| Crates.io | diskann-benchmark |
| lib.rs | diskann-benchmark |
| version | 0.41.0 |
| created_at | 2026-01-15 18:31:11.716399+00 |
| updated_at | 2026-01-15 18:31:11.716399+00 |
| description | DiskANN is a fast approximate nearest neighbor search library for high dimensional data |
| homepage | |
| repository | |
| max_upload_size | |
| id | 2046287 |
| size | 618,034 |
The goal of the benchmarking infrastructure is to make performance testing and development easier by providing a "one click" runner for benchmarks with machine readable output.
To get started, run
cargo run --release --package benchmark -- skeleton
which will print to stdout the following JSON schema:
{
"search_directories": [
"directory/a",
"directory/b"
],
"jobs": []
}
This is a skeleton of the input used to run benchmarks.
search_directories: A list of directories that can be searched for input files.output_directory: A single output directory where index files may be saved to, and where the benchmark tool will look for any loaded indices that aren't specified by absolute paths.jobs: A list of benchmark-compatible inputs.

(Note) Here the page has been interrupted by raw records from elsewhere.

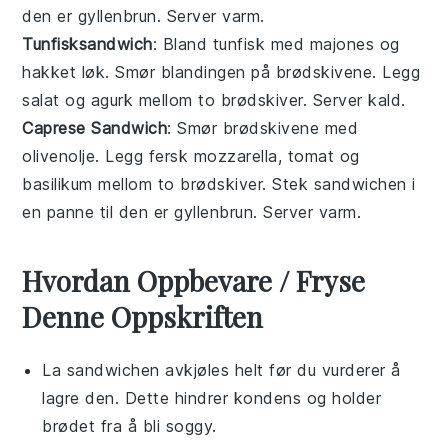
den er gyllenbrun. Server varm.
Tunfisksandwich
: Bland tunfisk med majones og
hakket løk. Smør blandingen på brødskivene. Legg
salat og agurk mellom to brødskiver. Server kald.
Caprese Sandwich
: Smør brødskivene med
olivenolje. Legg fersk mozzarella, tomat og
basilikum mellom to brødskiver. Stek sandwichen i
en panne til den er gyllenbrun. Server varm.
Hvordan Oppbevare / Fryse
Denne Oppskriften
La
sandwichen
avkjøles helt før du vurderer å
lagre den. Dette hindrer kondens og holder
brødet fra å bli soggy.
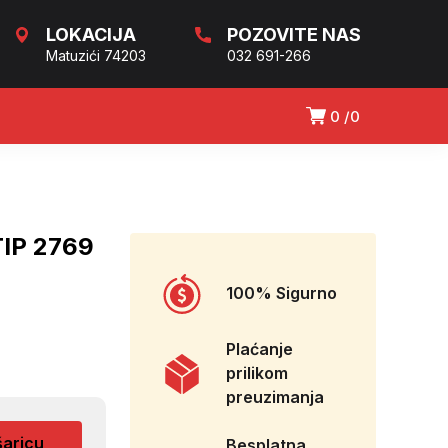
LOKACIJA
POZOVITE NAS
Matuzići 74203
032 691-266
0
0
IP 2769
100% Sigurno
Plaćanje
prilikom
preuzimanja
šaricu
Besplatna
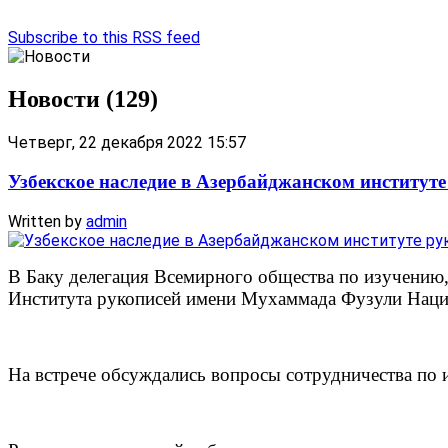
Subscribe to this RSS feed
Новости (129)
Четверг, 22 декабря 2022 15:57
Узбекское наследие в Азербайджанском институте
Written by
admin
В Баку делегация Всемирного общества по изучению,
Института рукописей имени Мухаммада Фузули Нац
На встрече обсуждались вопросы сотрудничества по 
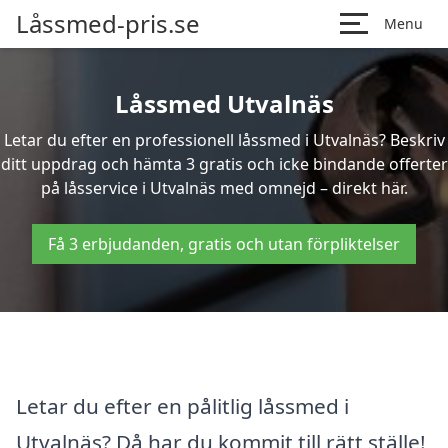
Låssmed-pris.se
Menu
Låssmed Utvalnäs
Letar du efter en professionell låssmed i Utvalnäs? Beskriv
ditt uppdrag och hämta 3 gratis och icke bindande offerter
på låsservice i Utvalnäs med omnejd – direkt här.
Få 3 erbjudanden, gratis och utan förpliktelser
Letar du efter en pålitlig låssmed i
Utvalnäs? Då har du kommit till rätt ställe!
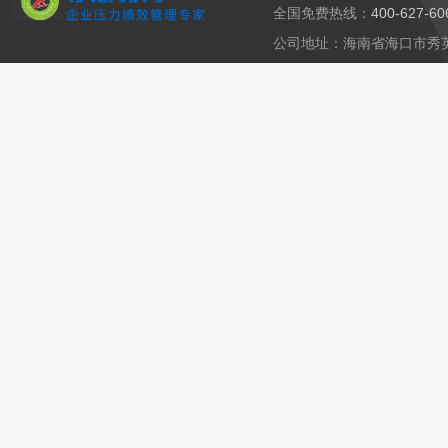
全国免费热线：
400-627-6
公司地址：海南省海口市秀英区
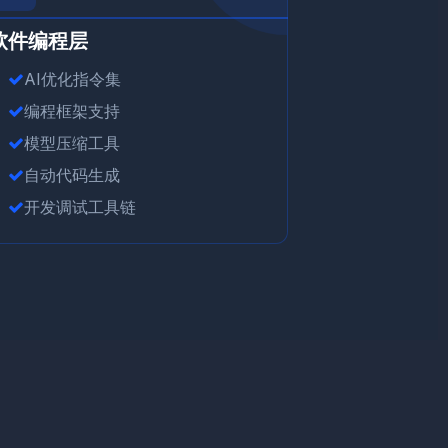
软件编程层
AI优化指令集
编程框架支持
模型压缩工具
自动代码生成
开发调试工具链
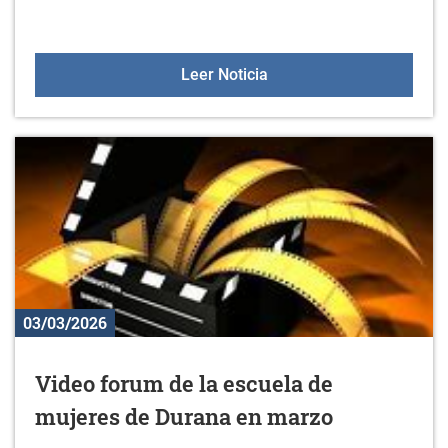
Nuevo material en el gim
Leer Noticia
03/03/2026
Video forum de la escuela de
mujeres de Durana en marzo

Benchmarking will run each job sequentially,
and write the outputs to a file.jobs should contain objects that look like the following:
{
"type": <the benchmark type to run>,
"content": {
"source":{
"index-source": "Build" < or "Load", described below>,
"data_type": <the data type of the workload>,
"data": <the data file>,
"distance": <the distance metric>,
"max_degree": <the max degree of the graph>,
"l_build": <the search length to use during inserts>,
"alpha": <alpha to use during inserts>,
"backedge_ratio": <the ratio of backedges to add during inserts>,
"num_threads": <the number of threads to use during graph construction>,
"num_start_points": <the number of starting points in the graph>,
"num_insert_attempts": <the number of times to increase the build_l in the case that not enough edges can be found during the insertion search>,
"retry_threshold" <the multiplier of R that when an insert contains less edges will trigger an insert retry with a longer build_l>
"saturate_inserts": <In the case that we cannot find enough edges, and have expended our search, whether we should add occluded edges>,
"save_path": <Optional path where the index and data will be saved to>
},
"search_phase": {
"search_type": "topk" <other search types and their requisite arguments can be found in the `examples` directory>,
"queries": <query file>,
"groundtruth": <ground truth file>,
"reps": <the number of times to repeat the search>,
"num_threads": <the number of threads to use for search>,
"runs": [
{
"search_n": <the number of elements to consider for top k (useful for quantization)>,
"search_l": <length of search queue>,
"target_recall": // this is an optional argument that is used for sample based declarative recall
{
"target": <a list of positive integers describing the target recall value>,
"percentile": <a list floats describing the percentiel that the target recall is refering to>,
"max_search_l": <how long search_l should be for calibrating target recall. This should be large (1000+)>,
"calibration_size": <how many queries to run to calculate the hops required for our target>
},
"recall_k": <how many ground truths to serach for>
}
]
}
}
}
In the case of loading an already constructed index rather than building, the "source" field should look like:
{
"source":{
"index-source": "Load",
"data_type": <the data type of the workload>,
"distance": <the distance metric>,
"load_path": <Path to the loaded index. Must be either contained at most one level deep in "output_directory" or an absolute path.>
},
}
Registered inputs are queried using
cargo run --release --package benchmark -- inputs
which will list something like
Available input kinds are listed below:
async-index-build
async-index-build-pq
To obtain the JSON schema for an input, add its name to the query like
cargo run --release --package benchmark -- inputs async-index-build
which will generate something like
{
"type": "async_index_build",
"content": {
"data_type": "float32",
"data": "path/to/data",
"distance": "squared_l2",
"max_degree": 32,
"l_build": 50,
"alpha": 1.2,
"backedge_ratio": 1.0,
"num_threads": 1,
"num_start_points": 10,
"num_insert_attempts": 2,
"saturate_inserts": true,
"multi_insert": {
"batch_size": 128,
"batch_parallelism": 32
},
"search_phase": {
"search-type": "topk",
"queries": "path/to/queries",
"groundtruth": "path/to/groundtruth",
"reps": 5,
"num_threads": [
1,
2,
4,
8
],
"runs": [
{
"enhanced_metrics": false,
"search_k": 10,
"search_l": [
10,
20,
30,
40
],
"target_recall": [
{
"target": [50, 90, 95, 98, 99],
"percentile": [0.5, 0.75, 0.9, 0.95],
"max_search_l": 1000,
"calibration_size": 1000,
},
],
"recall_n": 10
}
]
}
}
}
The above can be placed in the jobs array of the skeleton file.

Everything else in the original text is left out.